Nyx venant appuyer de tes pulpes ton cou que tu serres alors que ton regard se pose sur le verre marqué d’une couleur rosé de tes lèvres comme une peinture huileuse. Au bord de l’explosion, les idées sombres caressant ton subconscient encore endormi, signe d’une nuit agitée dans des draps défaits, l’envie d’envoyer valser ton assiette contrastant avec le bruit du métal tapant contre la porcelaine. Eclat de tes paumes provoquant un bruit sourd contre le bois, tu hausses la voix Nahoko.  

- N’est-ce pas ce que tu voulais ? Que j’arrête de me comporter comme la fille que tu n’as jamais voulue ? Je ne suis qu’inhibition par ta faute.  

Scandant ton mécontentement, paumes laissant craquer le bois sous ton poids. Serpent claquant de ta langue vociférant des injures pour chacun d’entre eux alors que tu quittes la table familiale. Ta mère s’opposante à ton départ te faisant barrage, bloquant ton avancée dans l’immense salon mais quelques cris supplémentaires suffisent pour qu’elle finisse par s’écarter de ton chemin.  

Don't be cautious, don't be kind
You committed, I'm your crime
Push my button anytime
You got your finger on the trigger,
but your trigger finger's mine


Quittant la scène tragique de tes chaussures foulant le gravier dans l’espoir de trouver une occupation pour faire redescendre ton énervement grandissant. Désireuse de t’extirper rapidement de ce voyage solitaire soufflant dans le creux de tes cheveux d’une vapeur soporifique. La liberté te nargue de toute sa hauteur dans le ciel azurite, seulement l’impitoyable gravité refuse, t’adonnant à t’enliser dans le bitume recouvert des feuilles mortes de l’automne. Le vice humain brûlant ton innocence sur le bucher de façon à ce que tu inhales les cendres de l’égoïsme. Finissant par t’en détourner, la carcasse retrouvant les foules pressées de Tokyo par les doigts du temps qui les prennent pour jouets. Par la masse s’agitant, les épaules se bousculent sous les rayons de l’astre lumineux, à droite, à gauche puis à droite à nouveau. Pointes de l’agacement titillant l’Aphrodite à nouveau sur ta langue venimeuse avant qu’un amas de corps braillant attire ton attention, curiosité piquée à vif essayant de te frayer un chemin entres les inconnus.  

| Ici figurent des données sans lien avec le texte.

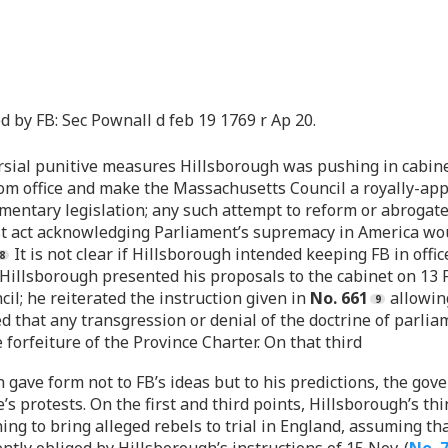
by FB: Sec Pownall d feb 19 1769 r Ap 20.
ersial punitive measures Hillsborough was pushing in cabinet
om office and make the Massachusetts Council a royally-app
mentary legislation; any such attempt to reform or abrogat
 test act acknowledging Parliament’s supremacy in America
It is not clear if Hillsborough intended keeping FB in of
 Hillsborough presented his proposals to the cabinet on 13 
il; he reiterated the instruction given in
No. 661
allowing
d that any transgression or denial of the doctrine of parl
forfeiture of the Province Charter. On that third
 gave form not to FB’s ideas but to his predictions, the gov
s protests. On the first and third points, Hillsborough’s thi
g to bring alleged rebels to trial in England, assuming tha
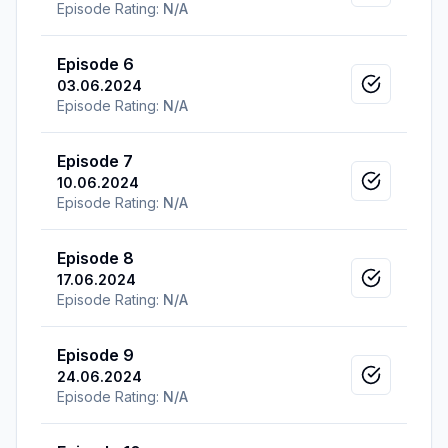
Episode Rating:
N/A
Episode 6
03.06.2024
Mark as v
Episode Rating:
N/A
Episode 7
10.06.2024
Mark as v
Episode Rating:
N/A
Episode 8
17.06.2024
Mark as v
Episode Rating:
N/A
Episode 9
24.06.2024
Mark as v
Episode Rating:
N/A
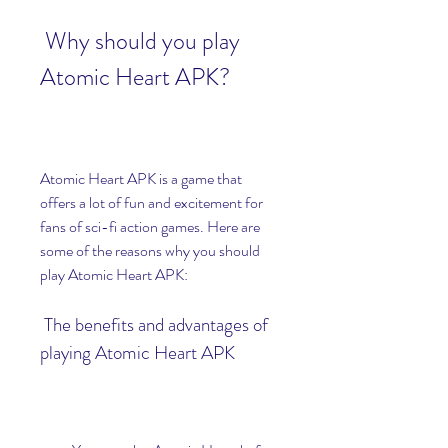
 Why should you play 
Atomic Heart APK?
Atomic Heart APK is a game that 
offers a lot of fun and excitement for 
fans of sci-fi action games. Here are 
some of the reasons why you should 
play Atomic Heart APK:
 The benefits and advantages of 
playing Atomic Heart APK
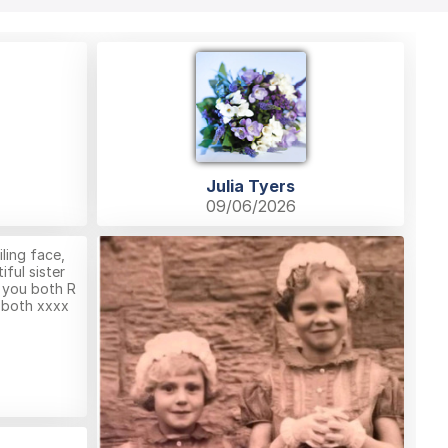
Julia Tyers
09/06/2026
ling face,
ful sister
 you both R
u both xxxx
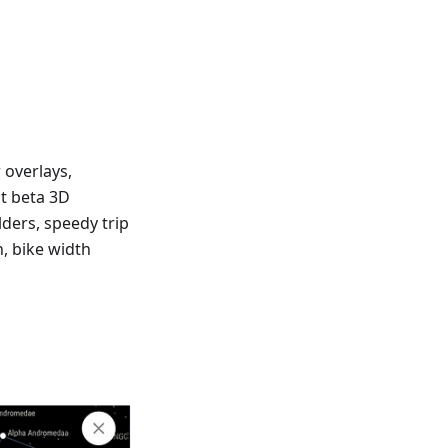
 overlays,
at beta 3D
lders, speedy trip
n, bike width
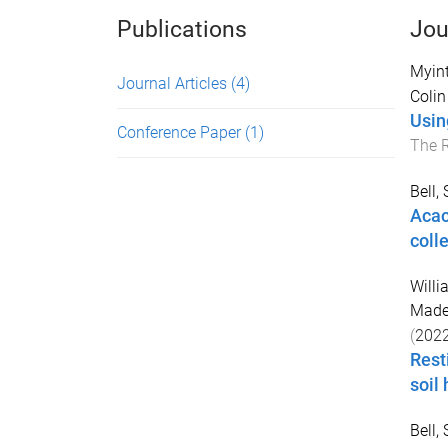
Publications
Jou
Myin
Journal Articles
(4)
Colin
Usin
Conference Paper
(1)
The 
Bell,
Acac
coll
Willi
Made
(
202
Rest
soil 
Bell,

Objectif capricieux atteint : le premier rang où tes bras ballants viennent se croiser sous ta poitrine alors que ton regard jugeur balaye la scène. Un magicien ? Lueur brillant dans tes iris comme un enfant à qui l’on offrait un paquet de sucrerie fondant sous le palais. Pourtant tu n’es pas dupe Nahoko, derrière chaque tour se cache une supercherie bien maîtrisée et celle-ci tu veux la découvrir par toi-même, desceller le mensonge derrière la beauté d’un geste manipulé. Un pas en avant à la question posée, ne laissant l’occasion à quiconque de te devancer. Talons claquants contre le goudron pour prendre ta place sur le lit sur encré après que ton corps se soit approché du magicien pour lui susurrer quelques mots presque inaudibles, sourire aux lèvres signe de ton amusement. Regard défiant l’inconnu, doigts caressant les draps inventés pour en mesurer la qualité.

- Je suis à vous. Impressionnez-moi.